My mother requested somebody (turned out to be my brother-in-law) read aloud a college essay of mine at her funeral . . .

In memory of my mother, on the 20th anniversary of her death. This essay was written by a college boy in 1971.

My mother . . .

She gave me ginger ale when I was sick, and even played catch with me once on the sidewalk. She greeted me all the time with the same happy “Hello, Alberto,” even when she, herself, was sick.

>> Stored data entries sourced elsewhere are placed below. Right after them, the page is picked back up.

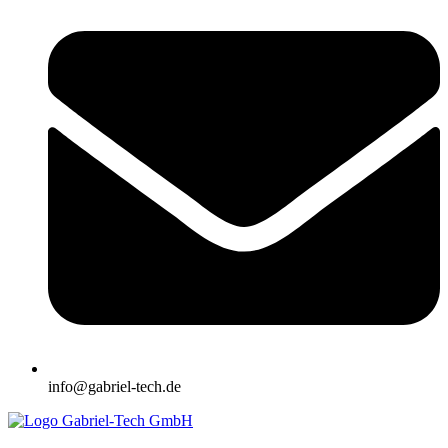
info@gabriel-tech.de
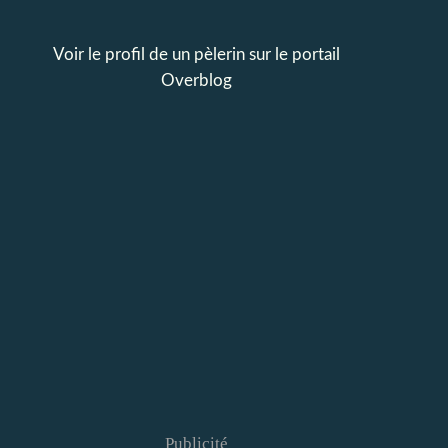
Voir le profil de
un pèlerin
sur le portail
Overblog
Publicité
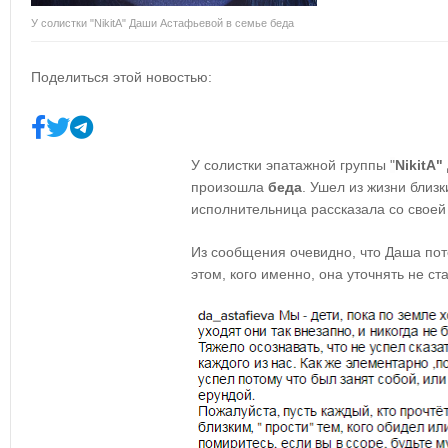
У солистки "NikitA" Даши Астафьевой в семье беда
Поделиться этой новостью:
У солистки эпатажной группы
"
NikitA
"
произошла
беда
. Ушел из жизни близк
исполнительница рассказала со своей
Из сообщения очевидно, что Даша пот
этом, кого именно, она уточнять не ст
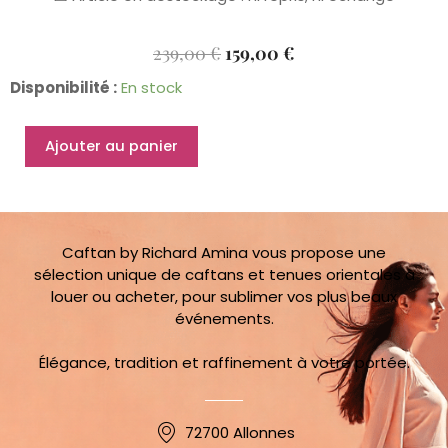
Le
Le
239,00
€
159,00
€
Prix
Prix
quantité
Disponibilité :
En stock
Initial
Actuel
de
Était :
Est :
Combinaison
239,00 €.
159,00 €.
Ajouter au panier
Farah
32
au
36
Caftan by Richard Amina vous propose une
sélection unique de caftans et tenues orientales à
louer ou acheter, pour sublimer vos plus beaux
événements.
Élégance, tradition et raffinement à votre portée.
72700 Allonnes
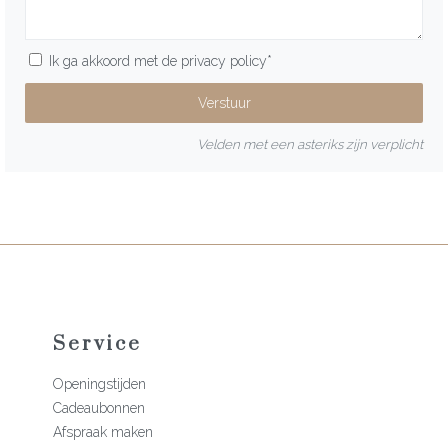
Ik ga akkoord met de
privacy policy
*
Velden met een asteriks zijn verplicht
Service
Openingstijden
Cadeaubonnen
Afspraak maken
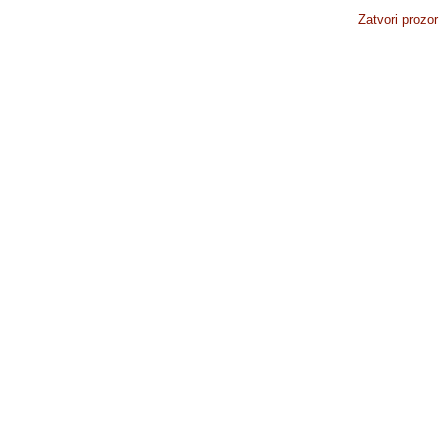
Zatvori prozor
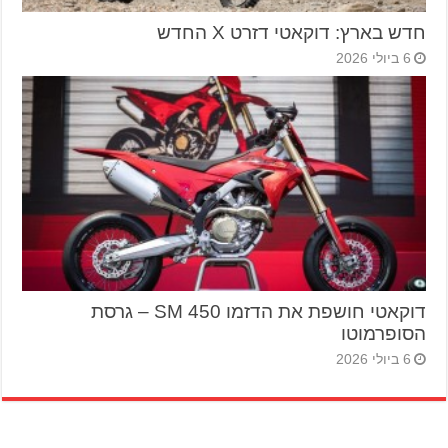
חדש בארץ: דוקאטי דזרט X החדש
6 ביולי 2026
דוקאטי חושפת את הדזמו 450 SM – גרסת
הסופרמוטו
6 ביולי 2026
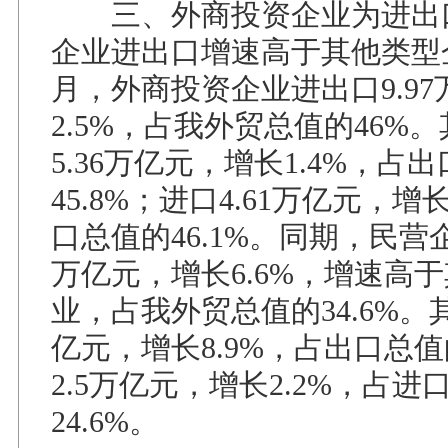
三、外商投资企业为进出
企业进出口增速高于其他类型
月，外商投资企业进出口9.9
2.5%，占我外贸总值的46%
5.36万亿元，增长1.4%，占
45.8%；进口4.61万亿元，增
口总值的46.1%。同期，民营企
万亿元，增长6.6%，增速高
业，占我外贸总值的34.6%。
亿元，增长8.9%，占出口总值
2.5万亿元，增长2.2%，占进
24.6%。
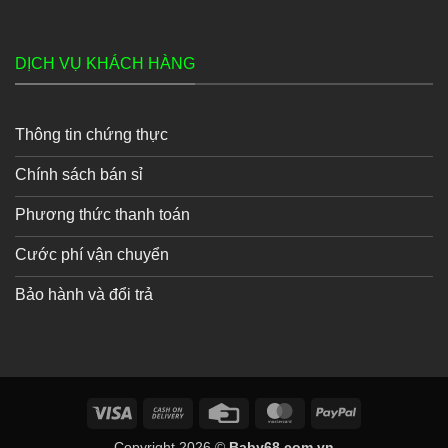
DỊCH VỤ KHÁCH HÀNG
Thông tin chứng thực
Chính sách bán sỉ
Phương thức thanh toán
Cước phí vận chuyển
Bảo hành và đổi trả
Visa
Cash
Credit
MasterCard
PayPal
On
Card
Copyright 2026 ©
Baby68.com.vn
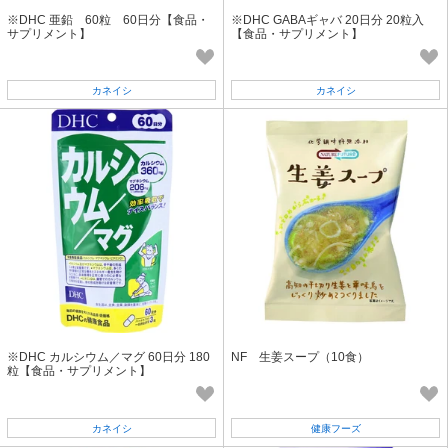
※DHC 亜鉛 60粒 60日分【食品・
※DHC GABAギャバ 20日分 20粒入
サプリメント】
【食品・サプリメント】
カネイシ
カネイシ
※DHC カルシウム／マグ 60日分 180
NF 生姜スープ（10食）
粒【食品・サプリメント】
カネイシ
健康フーズ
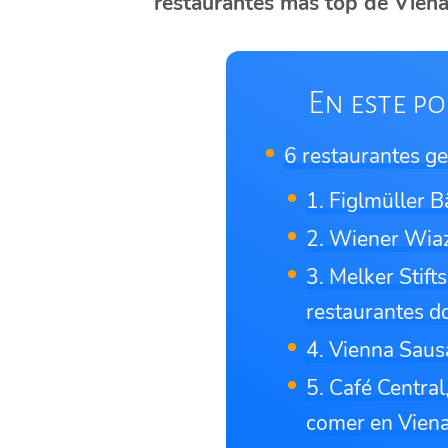
restaurantes más top de Vien
En este po
6 restaurantes g
1. Figlmüller 
2. Wiener Wia
3. Melker Stift
restaurantes d
4. Vienna Sau
5. Café Central
comer en Vien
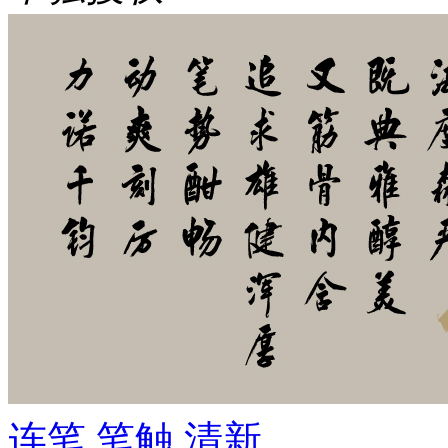
连笔
笔触
清新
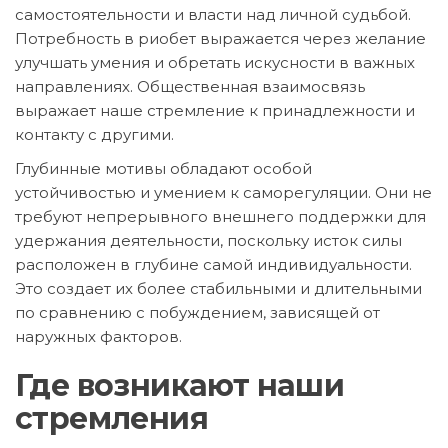
самостоятельности и власти над личной судьбой.
Потребность в риобет выражается через желание
улучшать умения и обретать искусности в важных
направлениях. Общественная взаимосвязь
выражает наше стремление к принадлежности и
контакту с другими.
Глубинные мотивы обладают особой
устойчивостью и умением к саморегуляции. Они не
требуют непрерывного внешнего поддержки для
удержания деятельности, поскольку исток силы
расположен в глубине самой индивидуальности.
Это создает их более стабильными и длительными
по сравнению с побуждением, зависящей от
наружных факторов.
Где возникают наши
стремления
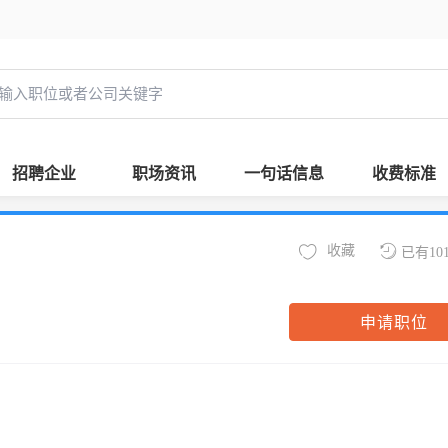
招聘企业
职场资讯
一句话信息
收费标准
收藏
已有10
申请职位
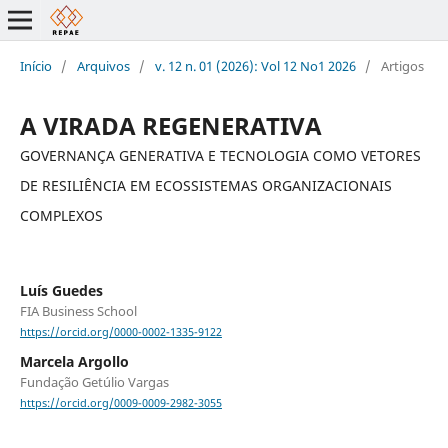
Início
/
Arquivos
/
v. 12 n. 01 (2026): Vol 12 No1 2026
/
Artigos
A VIRADA REGENERATIVA
GOVERNANÇA GENERATIVA E TECNOLOGIA COMO VETORES
DE RESILIÊNCIA EM ECOSSISTEMAS ORGANIZACIONAIS
COMPLEXOS
Luís Guedes
FIA Business School
https://orcid.org/0000-0002-1335-9122
Marcela Argollo
Fundação Getúlio Vargas
https://orcid.org/0009-0009-2982-3055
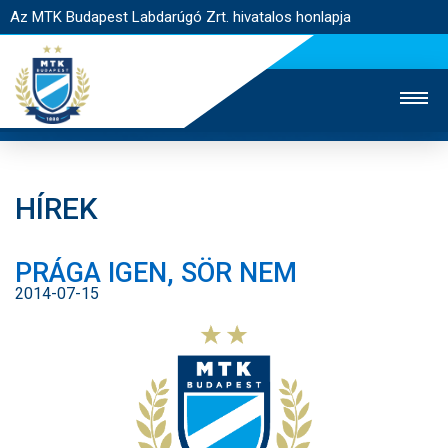
Az MTK Budapest Labdarúgó Zrt. hivatalos honlapja
HÍREK
MTK TV
UTÁNPÓTLÁS
NŐI SZAKÁG
PRÁGA IGEN, SÖR NEM
JEGYÉRTÉKESÍTÉS
WEBSHOP
STADION
2014-07-15
EGYESÜLET
KAPCSOLAT
NYITÓLAP
HÍREK
CSAPATOK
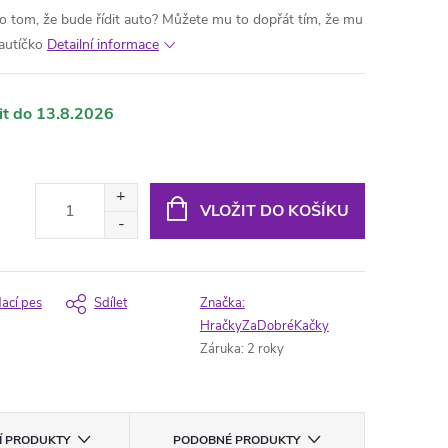
o tom, že bude řídit auto? Můžete mu to dopřát tím, že mu
 autíčko
Detailní informace
13.8.2026
VLOŽIT DO KOŠÍKU
dací pes
Sdílet
Značka:
HračkyZaDobréKačky
Záruka
:
2 roky
CÍ PRODUKTY
PODOBNÉ PRODUKTY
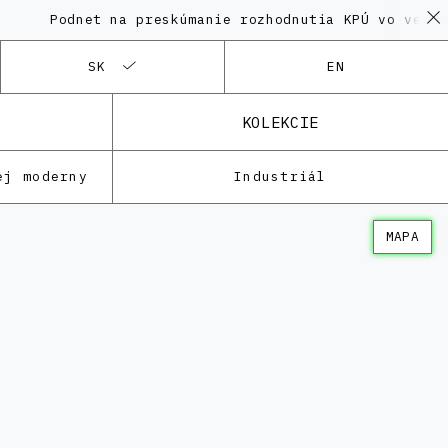
Podnet na preskúmanie rozhodnutia KPÚ vo veci Pol
SK
EN
KOLEKCIE
ej moderny
Industriál
MAPA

My mother sang in the mothers’ chorus when I was in elementary school, was a room mother with orange drink, and was a den mother. My mother went to see me every time I had a part in the school play, a solo in the schools, or a tennis match, even though I’d often tell her to stay away from the tennis matches. Spectators made me nervous. For big matches, she’d drive me to the courts and come get me when it was all over.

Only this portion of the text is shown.